Complaints: stopping the next scandal
As 2015 begins to gather momentum, it looks like the end is finally in sight for PPI claims, according to the Financial Conduct Authority. Back in September, the FCA announced a further drop of 11% in complaints from the first half of 2014, continuing a downward trend that began back in 2012, writes Alan Fahey.
Any sustained reduction in complaints certainly comes as welcome news, but in truth, the banks are unlikely to celebrate. Complaints volumes may be dropping but the industry still faces significant unfinished business from the scandal. Even though the FCA’s thematic review of complaints handling noted that some improvements are already in evidence, it also identified significant weaknesses in firms’ ability to return fair and consistent outcomes for complainants.
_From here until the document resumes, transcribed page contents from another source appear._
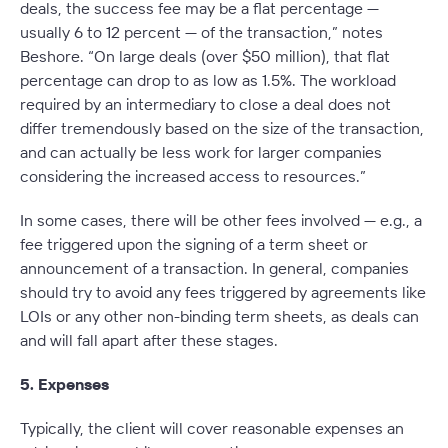
deals, the success fee may be a flat percentage —
usually 6 to 12 percent — of the transaction,” notes
Beshore. “On large deals (over $50 million), that flat
percentage can drop to as low as 1.5%. The workload
required by an intermediary to close a deal does not
differ tremendously based on the size of the transaction,
and can actually be less work for larger companies
considering the increased access to resources.”
In some cases, there will be other fees involved — e.g., a
fee triggered upon the signing of a term sheet or
announcement of a transaction. In general, companies
should try to avoid any fees triggered by agreements like
LOIs or any other non-binding term sheets, as deals can
and will fall apart after these stages.
5. Expenses
Typically, the client will cover reasonable expenses an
The problem is that scandals like PPI are caused by two interlinking issues. The first is the mis-selling itself, but the second is the operating models that are currently being used, as these often make it difficult for firms to be confident of delivering the right outcomes for their customers. This is largely because such models are underpinned by important data which is poorly organised and difficult to retrieve from back office systems that aren’t integrated to the complaints management platform.
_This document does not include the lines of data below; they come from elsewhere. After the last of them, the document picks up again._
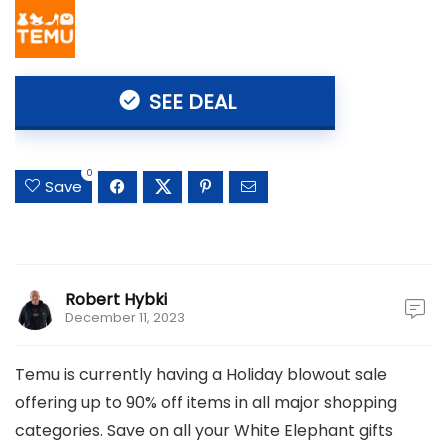
SEE DEAL
0
Save
Robert Hybki
December 11, 2023
Temu is currently having a Holiday blowout sale
offering up to 90% off items in all major shopping
categories. Save on all your White Elephant gifts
Any future mis-selling scandal is likely to reveal this same weakness in banks’ systems. With small volumes of complaints, banks’ current systems and processes can usually cope well enough to ensure that a compliant, consistent process is in place, but such a ‘tick box’ approach will not always deliver the right outcome for the customer. Instead, the firm’s management team needs to ensure that treating customers fairly is at the heart of everything they do.
Treating customers fairly
In order to deliver on their promises consistently, banks not only need to define a control framework to ensure that tasks and activities are carried out in accordance with their compliance requirements, but they must also provide their customer service staff with solutions that facilitate information sharing and collaborative working.
The ideal situation is to adopt a personalised approach in which customers are treated as individuals and each case is weighed up carefully based on its particular merits. In this way a thorough understanding of each case becomes mandatory and banks will be able to establish the root cause of each complaint very quickly.
At the moment, processes are often too inflexible, however, with prescribed workflows and a tick box approach preventing customer service staff from engaging with customers and understanding the true nature of their complaints adequately. The lack of a case management approach, with a case owner who is able to define and assign tasks and activities for others to complete, means that complaints are often not effectively captured, investigated and resolved in a timely fashion.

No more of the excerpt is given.